Use --atomic_formal_charges when each element has one formal charge. For example, for training on liquid water one would use:

--atomic_formal_charges "{1: 1.0, 8: -2.0}"

The dictionary keys are atomic numbers. The model construction code expects a charge for every element in the training z_table.

Use this mode when formal oxidation states are fixed by chemistry and do not vary between configurations.

Per-Atom Formal Charges From Data

Use --formal_charges_from_data when formal charges vary by atom or by configuration:

--formal_charges_from_data

The config must then map an array key for charges:

heads:
  default:
    arrays_keys:
      charges: formal_charges

Use this mode when the dataset already contains per-atom oxidation states or when the same element can appear in more than one formal charge state.
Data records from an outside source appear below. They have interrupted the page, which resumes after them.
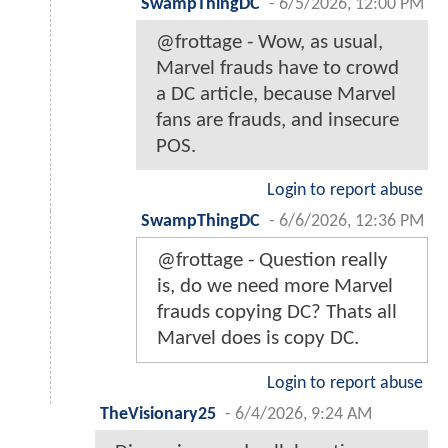
SwampThingDC
-
6/5/2026, 12:00 PM
@frottage - Wow, as usual,
Marvel frauds have to crowd
a DC article, because Marvel
fans are frauds, and insecure
POS.
Login to report abuse
SwampThingDC
-
6/6/2026, 12:36 PM
@frottage - Question really
is, do we need more Marvel
frauds copying DC? Thats all
Marvel does is copy DC.
Login to report abuse
TheVisionary25
-
6/4/2026, 9:24 AM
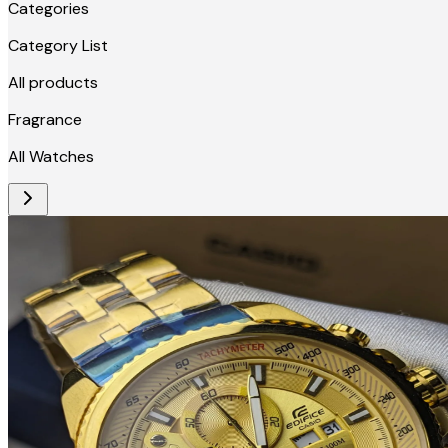
Categories
Category List
All products
Fragrance
All Watches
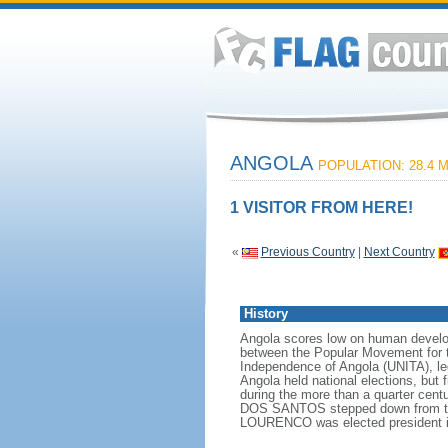
ANGOLA
POPULATION: 28.4 M
1 VISITOR FROM HERE!
«
Previous Country
|
Next Country
History
Angola scores low on human developme
between the Popular Movement for t
Independence of Angola (UNITA), l
Angola held national elections, but 
during the more than a quarter cen
DOS SANTOS stepped down from the p
LOURENCO was elected president i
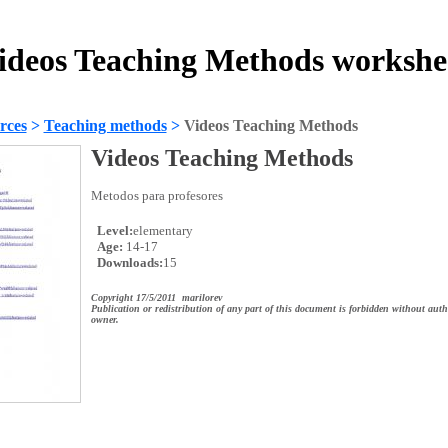
ideos Teaching Methods workshe
rces
>
Teaching methods
>
Videos Teaching Methods
Videos Teaching Methods
Metodos para profesores
Level:
elementary
Age:
14-17
Downloads:
15
Copyright 17/5/2011 marilorev
Publication or redistribution of any part of this document is forbidden without auth
owner.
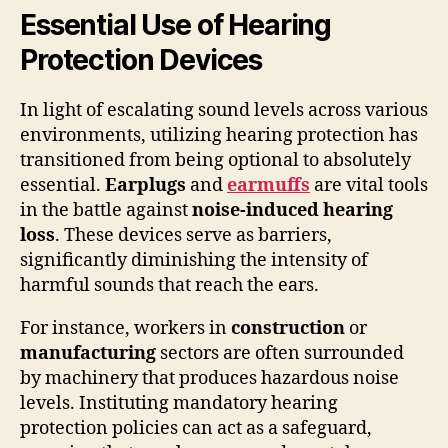
Essential Use of Hearing
Protection Devices
In light of escalating sound levels across various
environments, utilizing hearing protection has
transitioned from being optional to absolutely
essential.
Earplugs
and
earmuffs
are vital tools
in the battle against
noise-induced hearing
loss
. These devices serve as barriers,
significantly diminishing the intensity of
harmful sounds that reach the ears.
For instance, workers in
construction
or
manufacturing
sectors are often surrounded
by machinery that produces hazardous noise
levels. Instituting mandatory hearing
protection policies can act as a safeguard,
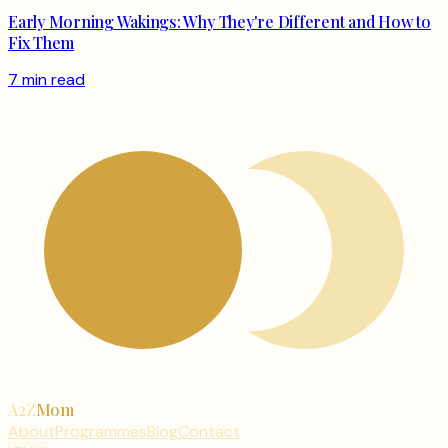
Early Morning Wakings: Why They're Different and How to
Fix Them
7 min read
A2Z
Mom
About
Programmes
Blog
Contact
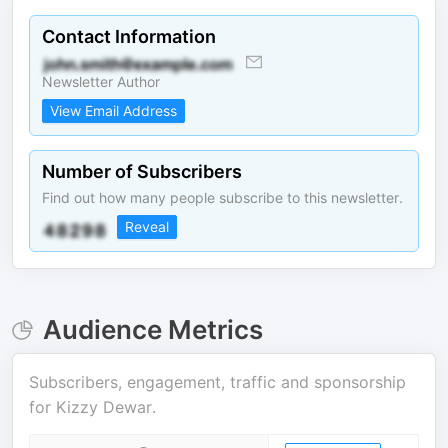
Contact Information
Newsletter Author
View Email Address
Number of Subscribers
Find out how many people subscribe to this newsletter.
Reveal
Audience Metrics
Subscribers, engagement, traffic and sponsorship
for
Kizzy Dewar
.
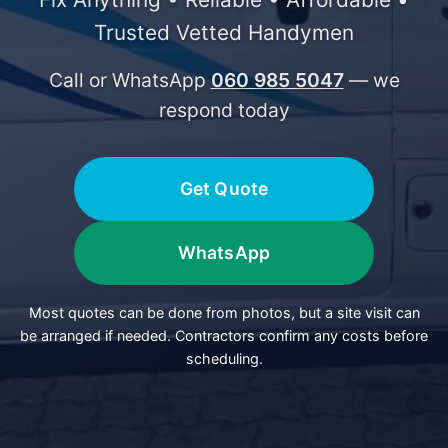
Trusted Vetted Handymen
Call or WhatsApp
060 985 5047
— we
respond today
Get Quote
WhatsApp
Most quotes can be done from photos, but a site visit can
be arranged if needed. Contractors confirm any costs before
scheduling.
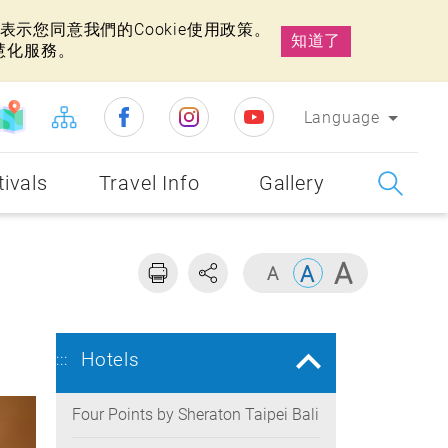
示您同意我們的Cookie使用政策。
知道了
慧化服務。
Language
tivals
Travel Info
Gallery
Hotels
:::
Four Points by Sheraton Taipei Bali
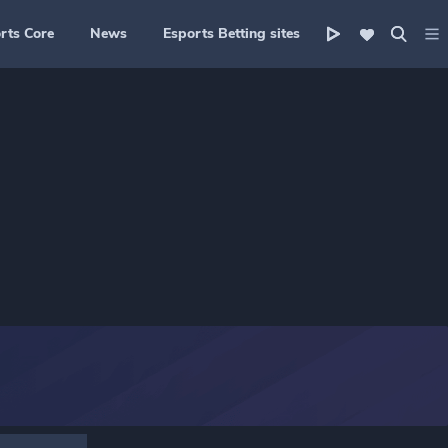
rts Core
News
Esports Betting sites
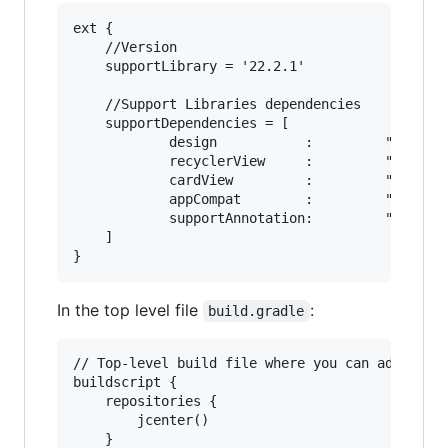
ext {

    //Version

    supportLibrary = '22.2.1'

    //Support Libraries dependencies

    supportDependencies = [

            design           :         "com.and
            recyclerView     :         "com.and
            cardView         :         "com.and
            appCompat        :         "com.and
            supportAnnotation:         "com.and
    ]

In the top level file
:
build.gradle
// Top-level build file where you can add confi
buildscript {

    repositories {

        jcenter()

    }
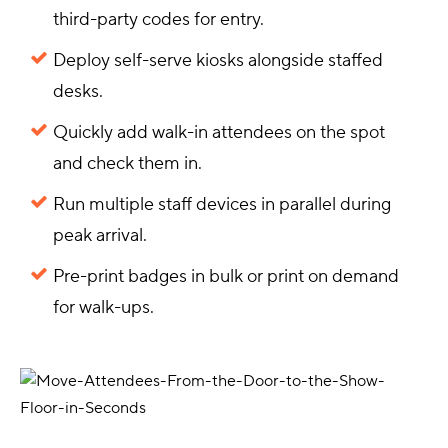
third-party codes for entry.
Deploy self-serve kiosks alongside staffed
desks.
Quickly add walk-in attendees on the spot
and check them in.
Run multiple staff devices in parallel during
peak arrival.
Pre-print badges in bulk or print on demand
for walk-ups.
Settings for Polarizability Output

LocalSplitCharges can add a direct polarizability readout with:

--compute_polarizability

To train this output, the config must map a polarizability info key and the loss should include polarizability. The local-source calculator exposes polarizability for MACELocalSplitCharges models that were trained with this readout.

FixedChargeBaselinedMACE

FixedChargeBaselinedMACE uses fixed formal monopoles as the long-range charge density. It does not learn atomic multipoles or charge transfer. This model currently supports formal charges specified per species. Use --atomic_formal_charges as described above.